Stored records

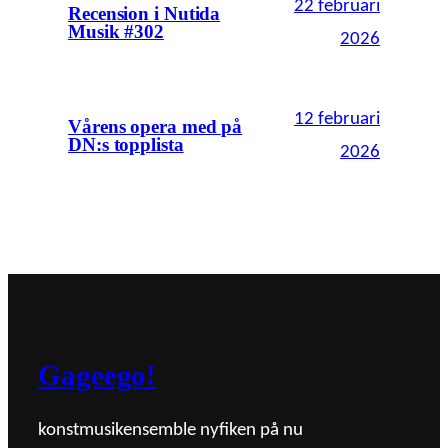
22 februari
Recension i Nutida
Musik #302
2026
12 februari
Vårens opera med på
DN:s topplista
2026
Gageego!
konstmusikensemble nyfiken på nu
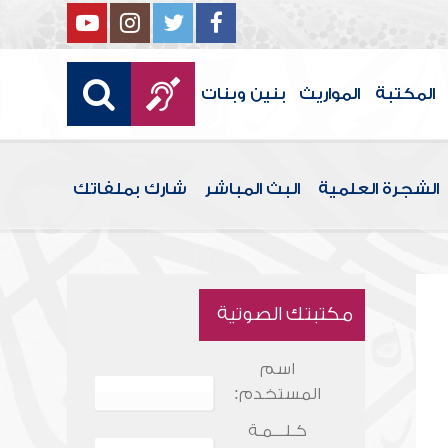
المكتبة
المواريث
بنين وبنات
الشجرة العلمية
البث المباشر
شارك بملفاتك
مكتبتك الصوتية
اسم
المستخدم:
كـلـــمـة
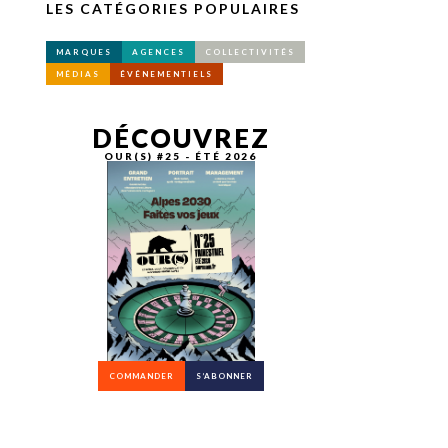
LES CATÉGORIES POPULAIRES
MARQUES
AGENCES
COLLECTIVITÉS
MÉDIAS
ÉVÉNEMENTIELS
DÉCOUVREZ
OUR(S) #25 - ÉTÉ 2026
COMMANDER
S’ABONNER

▸ **Task statement**:
All of the entries above need to be transcribed exactly, except for the pictures.

▸ **Answer below**:
22 februari
Recension i Nutida
Musik #302
2026
12 februari
Vårens opera med på
DN:s topplista
2026
Gageego!
konstmusikensemble nyfiken på nu
المكتبة
المواريث
بنين وبنات
الشجرة العلمية
البث المباشر
شارك بملفاتك
مكتبتك الصوتية
اسم
المستخدم:
كـلـــمـة
LES CATÉGORIES POPULAIRES
MARQUES
AGENCES
COLLECTIVITÉS
MÉDIAS
ÉVÉNEMENTIELS
DÉCOUVREZ
OUR(S) #25 - ÉTÉ 2026
COMMANDER
S’ABONNER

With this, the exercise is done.